• [About this exercise] Within the entries below, find the portion that opens with the line containing "Bibliotheken kunnen daar" and closes with the line containing "ultra portátil, até". Retype that portion exactly and only.

=====

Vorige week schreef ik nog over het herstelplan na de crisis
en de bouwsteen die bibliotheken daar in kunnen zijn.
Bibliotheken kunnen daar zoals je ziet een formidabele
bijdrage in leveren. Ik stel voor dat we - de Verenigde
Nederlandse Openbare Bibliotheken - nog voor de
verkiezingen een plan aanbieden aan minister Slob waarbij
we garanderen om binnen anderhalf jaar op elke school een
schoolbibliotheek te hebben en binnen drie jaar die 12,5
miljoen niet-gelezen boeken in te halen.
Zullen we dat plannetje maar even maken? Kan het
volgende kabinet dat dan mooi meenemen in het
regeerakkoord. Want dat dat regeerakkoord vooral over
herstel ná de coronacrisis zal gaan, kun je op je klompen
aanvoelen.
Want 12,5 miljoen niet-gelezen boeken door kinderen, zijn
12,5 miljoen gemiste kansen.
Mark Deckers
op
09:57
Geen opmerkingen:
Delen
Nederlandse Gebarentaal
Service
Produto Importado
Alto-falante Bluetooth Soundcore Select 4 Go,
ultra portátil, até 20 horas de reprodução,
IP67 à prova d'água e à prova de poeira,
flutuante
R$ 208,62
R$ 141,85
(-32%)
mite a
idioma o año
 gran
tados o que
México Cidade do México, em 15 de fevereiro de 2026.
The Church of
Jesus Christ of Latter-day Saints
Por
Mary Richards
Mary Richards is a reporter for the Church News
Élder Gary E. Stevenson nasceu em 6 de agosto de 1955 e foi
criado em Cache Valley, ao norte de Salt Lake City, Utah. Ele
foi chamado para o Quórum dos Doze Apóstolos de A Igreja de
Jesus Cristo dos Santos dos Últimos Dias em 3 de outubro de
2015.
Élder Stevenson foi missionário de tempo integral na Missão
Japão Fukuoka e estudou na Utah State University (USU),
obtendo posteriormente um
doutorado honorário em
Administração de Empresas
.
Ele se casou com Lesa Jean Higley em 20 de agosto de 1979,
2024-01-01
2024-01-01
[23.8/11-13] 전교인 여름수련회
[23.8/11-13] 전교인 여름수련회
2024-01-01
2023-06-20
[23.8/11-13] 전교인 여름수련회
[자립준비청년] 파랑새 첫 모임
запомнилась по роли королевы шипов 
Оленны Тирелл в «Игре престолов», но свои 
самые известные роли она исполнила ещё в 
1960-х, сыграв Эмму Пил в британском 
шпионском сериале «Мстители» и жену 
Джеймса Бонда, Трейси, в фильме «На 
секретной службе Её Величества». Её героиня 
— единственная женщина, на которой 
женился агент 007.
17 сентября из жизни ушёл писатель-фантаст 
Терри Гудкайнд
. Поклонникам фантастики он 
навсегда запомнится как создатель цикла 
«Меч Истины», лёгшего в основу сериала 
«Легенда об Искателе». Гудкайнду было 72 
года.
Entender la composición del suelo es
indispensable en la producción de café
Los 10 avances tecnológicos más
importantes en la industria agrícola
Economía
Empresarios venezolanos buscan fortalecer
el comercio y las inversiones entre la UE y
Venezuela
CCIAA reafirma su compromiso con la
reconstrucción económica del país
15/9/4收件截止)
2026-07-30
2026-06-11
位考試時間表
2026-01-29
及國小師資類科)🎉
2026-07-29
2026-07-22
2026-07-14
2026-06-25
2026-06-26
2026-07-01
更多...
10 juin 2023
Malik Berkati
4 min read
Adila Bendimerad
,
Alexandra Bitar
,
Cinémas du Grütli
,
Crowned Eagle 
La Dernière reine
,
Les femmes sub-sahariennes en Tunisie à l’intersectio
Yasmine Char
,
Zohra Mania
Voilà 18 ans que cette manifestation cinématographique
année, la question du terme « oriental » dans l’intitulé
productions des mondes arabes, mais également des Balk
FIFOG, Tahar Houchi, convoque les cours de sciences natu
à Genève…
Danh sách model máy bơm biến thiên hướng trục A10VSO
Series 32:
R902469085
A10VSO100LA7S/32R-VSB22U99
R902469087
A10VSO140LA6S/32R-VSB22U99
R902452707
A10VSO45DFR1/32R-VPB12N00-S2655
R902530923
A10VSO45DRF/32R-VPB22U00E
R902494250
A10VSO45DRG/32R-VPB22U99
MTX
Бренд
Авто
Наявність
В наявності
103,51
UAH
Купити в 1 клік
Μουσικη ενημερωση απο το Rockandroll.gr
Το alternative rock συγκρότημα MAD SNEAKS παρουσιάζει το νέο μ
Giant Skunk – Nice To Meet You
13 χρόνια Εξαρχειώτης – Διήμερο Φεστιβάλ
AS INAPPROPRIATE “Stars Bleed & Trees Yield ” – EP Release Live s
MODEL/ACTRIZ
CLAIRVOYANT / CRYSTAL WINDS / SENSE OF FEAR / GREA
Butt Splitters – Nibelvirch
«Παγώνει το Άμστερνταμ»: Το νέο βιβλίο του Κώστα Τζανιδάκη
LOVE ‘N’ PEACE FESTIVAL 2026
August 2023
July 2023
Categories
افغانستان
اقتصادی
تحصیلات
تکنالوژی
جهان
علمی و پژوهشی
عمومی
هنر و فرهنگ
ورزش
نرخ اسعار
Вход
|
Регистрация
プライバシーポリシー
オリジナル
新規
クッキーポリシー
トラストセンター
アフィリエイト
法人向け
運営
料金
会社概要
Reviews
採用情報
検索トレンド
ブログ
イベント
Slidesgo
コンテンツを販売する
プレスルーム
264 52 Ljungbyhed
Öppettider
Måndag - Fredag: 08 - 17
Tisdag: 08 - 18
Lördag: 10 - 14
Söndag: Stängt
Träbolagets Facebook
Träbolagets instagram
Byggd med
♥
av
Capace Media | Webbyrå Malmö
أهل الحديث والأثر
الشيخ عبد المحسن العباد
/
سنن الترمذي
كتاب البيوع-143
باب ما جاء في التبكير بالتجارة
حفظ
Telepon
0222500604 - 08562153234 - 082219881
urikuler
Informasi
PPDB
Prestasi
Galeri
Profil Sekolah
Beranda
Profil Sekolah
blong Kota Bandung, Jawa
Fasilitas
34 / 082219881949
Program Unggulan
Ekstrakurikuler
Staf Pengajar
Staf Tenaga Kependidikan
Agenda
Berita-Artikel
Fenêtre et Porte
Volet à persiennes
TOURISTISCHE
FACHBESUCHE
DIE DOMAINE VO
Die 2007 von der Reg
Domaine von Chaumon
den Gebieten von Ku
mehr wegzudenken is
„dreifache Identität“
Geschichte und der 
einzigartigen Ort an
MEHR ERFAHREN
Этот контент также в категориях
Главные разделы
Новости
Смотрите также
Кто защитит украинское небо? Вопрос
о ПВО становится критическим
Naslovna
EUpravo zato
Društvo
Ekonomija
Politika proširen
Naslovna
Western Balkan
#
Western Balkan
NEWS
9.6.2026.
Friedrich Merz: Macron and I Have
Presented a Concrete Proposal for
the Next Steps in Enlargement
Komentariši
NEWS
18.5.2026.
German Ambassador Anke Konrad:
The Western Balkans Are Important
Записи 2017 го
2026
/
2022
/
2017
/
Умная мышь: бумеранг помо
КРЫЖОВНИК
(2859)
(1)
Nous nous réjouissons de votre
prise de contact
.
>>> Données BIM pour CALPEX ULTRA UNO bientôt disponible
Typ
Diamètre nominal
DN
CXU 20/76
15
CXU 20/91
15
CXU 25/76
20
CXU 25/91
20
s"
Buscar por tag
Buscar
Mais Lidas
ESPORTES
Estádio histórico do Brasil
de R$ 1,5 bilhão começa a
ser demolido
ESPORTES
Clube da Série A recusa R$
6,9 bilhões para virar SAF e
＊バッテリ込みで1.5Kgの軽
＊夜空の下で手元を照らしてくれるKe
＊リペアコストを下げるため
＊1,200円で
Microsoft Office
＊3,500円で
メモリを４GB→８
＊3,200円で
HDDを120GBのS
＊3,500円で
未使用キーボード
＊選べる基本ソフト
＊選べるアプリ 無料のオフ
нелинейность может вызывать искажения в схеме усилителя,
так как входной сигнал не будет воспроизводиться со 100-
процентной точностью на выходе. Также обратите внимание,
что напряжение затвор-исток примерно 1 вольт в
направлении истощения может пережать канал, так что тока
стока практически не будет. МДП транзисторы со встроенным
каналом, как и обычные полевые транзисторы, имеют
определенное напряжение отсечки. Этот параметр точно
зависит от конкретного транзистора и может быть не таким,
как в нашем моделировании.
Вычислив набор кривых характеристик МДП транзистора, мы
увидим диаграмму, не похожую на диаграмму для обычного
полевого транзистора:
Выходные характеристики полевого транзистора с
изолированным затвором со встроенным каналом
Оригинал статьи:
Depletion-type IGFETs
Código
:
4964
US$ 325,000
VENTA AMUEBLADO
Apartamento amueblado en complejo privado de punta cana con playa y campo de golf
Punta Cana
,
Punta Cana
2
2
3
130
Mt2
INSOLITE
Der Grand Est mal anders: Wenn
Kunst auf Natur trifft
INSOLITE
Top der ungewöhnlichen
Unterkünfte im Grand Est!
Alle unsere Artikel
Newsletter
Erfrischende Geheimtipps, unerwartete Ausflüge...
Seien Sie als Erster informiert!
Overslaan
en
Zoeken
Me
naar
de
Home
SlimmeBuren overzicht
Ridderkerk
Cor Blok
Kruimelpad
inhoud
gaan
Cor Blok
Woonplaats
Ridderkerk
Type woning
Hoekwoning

=====

• [Output of the exercise]
Bibliotheken kunnen daar zoals je ziet een formidabele
bijdrage in leveren. Ik stel voor dat we - de Verenigde
Nederlandse Openbare Bibliotheken - nog voor de
verkiezingen een plan aanbieden aan minister Slob waarbij
we garanderen om binnen anderhalf jaar op elke school een
schoolbibliotheek te hebben en binnen drie jaar die 12,5
miljoen niet-gelezen boeken in te halen.
Zullen we dat plannetje maar even maken? Kan het
volgende kabinet dat dan mooi meenemen in het
regeerakkoord. Want dat dat regeerakkoord vooral over
herstel ná de coronacrisis zal gaan, kun je op je klompen
aanvoelen.
Want 12,5 miljoen niet-gelezen boeken door kinderen, zijn
12,5 miljoen gemiste kansen.
Mark Deckers
op
09:57
Geen opmerkingen:
Delen
Nederlandse Gebarentaal
Service
Produto Importado
Alto-falante Bluetooth Soundcore Select 4 Go,
ultra portátil, até 20 horas de reprodução,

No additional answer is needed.